-- DIRECTIONS --
Take every line containing "toiture" out of the records.

[[ RECORDS FOR PROCESSING, beginning ]]

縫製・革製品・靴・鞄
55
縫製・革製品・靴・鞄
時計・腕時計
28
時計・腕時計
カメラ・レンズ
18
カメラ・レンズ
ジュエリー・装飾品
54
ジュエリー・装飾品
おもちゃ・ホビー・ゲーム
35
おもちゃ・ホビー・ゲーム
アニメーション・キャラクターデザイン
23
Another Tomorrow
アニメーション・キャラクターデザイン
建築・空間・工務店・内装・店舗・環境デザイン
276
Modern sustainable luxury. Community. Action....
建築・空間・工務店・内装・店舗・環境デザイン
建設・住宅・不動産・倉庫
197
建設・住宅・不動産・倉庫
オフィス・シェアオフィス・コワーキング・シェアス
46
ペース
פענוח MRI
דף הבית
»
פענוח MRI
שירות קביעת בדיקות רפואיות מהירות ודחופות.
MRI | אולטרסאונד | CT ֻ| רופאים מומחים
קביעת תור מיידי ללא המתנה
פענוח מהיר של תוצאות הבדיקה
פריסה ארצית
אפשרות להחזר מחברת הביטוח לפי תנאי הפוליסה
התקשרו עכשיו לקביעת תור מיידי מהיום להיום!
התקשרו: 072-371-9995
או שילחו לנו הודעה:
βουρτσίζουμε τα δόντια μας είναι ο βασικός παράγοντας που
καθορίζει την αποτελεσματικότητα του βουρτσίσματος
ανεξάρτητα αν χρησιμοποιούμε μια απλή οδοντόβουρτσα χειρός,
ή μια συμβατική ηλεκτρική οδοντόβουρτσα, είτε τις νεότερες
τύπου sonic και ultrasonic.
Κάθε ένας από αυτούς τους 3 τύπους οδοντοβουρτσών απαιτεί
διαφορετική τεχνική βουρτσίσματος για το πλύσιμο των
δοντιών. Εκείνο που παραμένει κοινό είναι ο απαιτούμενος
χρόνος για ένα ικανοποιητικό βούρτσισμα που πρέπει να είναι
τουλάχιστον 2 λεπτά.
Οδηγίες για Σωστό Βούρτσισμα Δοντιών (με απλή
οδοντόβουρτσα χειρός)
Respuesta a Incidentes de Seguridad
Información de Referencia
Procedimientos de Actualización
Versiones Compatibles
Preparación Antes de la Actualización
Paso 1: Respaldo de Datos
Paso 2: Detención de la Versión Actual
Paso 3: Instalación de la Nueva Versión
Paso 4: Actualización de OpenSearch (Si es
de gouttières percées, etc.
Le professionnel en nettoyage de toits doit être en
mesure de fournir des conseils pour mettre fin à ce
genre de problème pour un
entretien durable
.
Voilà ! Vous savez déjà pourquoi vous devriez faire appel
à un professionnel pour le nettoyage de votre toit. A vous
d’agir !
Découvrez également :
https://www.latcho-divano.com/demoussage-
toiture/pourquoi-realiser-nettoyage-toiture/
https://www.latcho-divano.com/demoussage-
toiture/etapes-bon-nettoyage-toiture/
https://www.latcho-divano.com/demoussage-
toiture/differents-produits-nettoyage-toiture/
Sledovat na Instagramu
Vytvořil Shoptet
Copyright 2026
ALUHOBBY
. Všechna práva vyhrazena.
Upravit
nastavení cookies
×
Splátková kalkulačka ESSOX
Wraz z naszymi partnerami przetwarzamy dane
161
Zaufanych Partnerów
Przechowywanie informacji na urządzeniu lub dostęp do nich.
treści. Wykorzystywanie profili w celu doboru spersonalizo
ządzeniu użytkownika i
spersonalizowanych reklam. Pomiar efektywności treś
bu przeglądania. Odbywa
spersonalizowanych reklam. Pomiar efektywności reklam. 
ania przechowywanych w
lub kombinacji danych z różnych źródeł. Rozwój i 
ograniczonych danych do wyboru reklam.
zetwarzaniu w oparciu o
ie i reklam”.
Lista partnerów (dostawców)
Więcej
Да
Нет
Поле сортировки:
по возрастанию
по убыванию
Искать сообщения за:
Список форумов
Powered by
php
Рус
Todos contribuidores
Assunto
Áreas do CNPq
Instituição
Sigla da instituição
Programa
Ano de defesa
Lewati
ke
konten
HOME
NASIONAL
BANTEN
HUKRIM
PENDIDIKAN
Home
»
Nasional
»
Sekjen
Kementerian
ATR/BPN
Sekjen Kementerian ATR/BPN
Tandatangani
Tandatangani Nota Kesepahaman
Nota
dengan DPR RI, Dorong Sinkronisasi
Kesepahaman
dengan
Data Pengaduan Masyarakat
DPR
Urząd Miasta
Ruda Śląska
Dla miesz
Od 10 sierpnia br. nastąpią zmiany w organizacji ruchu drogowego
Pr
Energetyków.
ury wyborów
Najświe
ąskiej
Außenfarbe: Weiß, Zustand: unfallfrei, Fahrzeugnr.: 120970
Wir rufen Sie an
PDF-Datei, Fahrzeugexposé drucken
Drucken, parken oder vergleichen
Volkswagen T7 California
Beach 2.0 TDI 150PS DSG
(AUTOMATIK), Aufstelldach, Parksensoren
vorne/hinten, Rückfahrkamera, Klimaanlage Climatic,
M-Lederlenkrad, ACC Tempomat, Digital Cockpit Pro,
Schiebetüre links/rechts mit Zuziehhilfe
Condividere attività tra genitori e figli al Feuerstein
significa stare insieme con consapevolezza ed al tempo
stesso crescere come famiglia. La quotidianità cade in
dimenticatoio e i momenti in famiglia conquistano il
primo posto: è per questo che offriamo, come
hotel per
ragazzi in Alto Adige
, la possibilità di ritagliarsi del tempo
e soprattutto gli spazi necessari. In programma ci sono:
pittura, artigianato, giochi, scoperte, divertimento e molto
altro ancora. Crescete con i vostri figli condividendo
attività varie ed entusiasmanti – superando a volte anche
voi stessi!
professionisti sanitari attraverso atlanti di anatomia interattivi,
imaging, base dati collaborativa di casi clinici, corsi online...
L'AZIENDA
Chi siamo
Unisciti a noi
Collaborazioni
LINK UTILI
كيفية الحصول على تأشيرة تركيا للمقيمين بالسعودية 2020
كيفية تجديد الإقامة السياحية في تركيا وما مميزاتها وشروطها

[[ RECORDS FOR PROCESSING, end ]]

-- ANSWER SECTION --
toiture/pourquoi-realiser-nettoyage-toiture/
toiture/etapes-bon-nettoyage-toiture/
toiture/differents-produits-nettoyage-toiture/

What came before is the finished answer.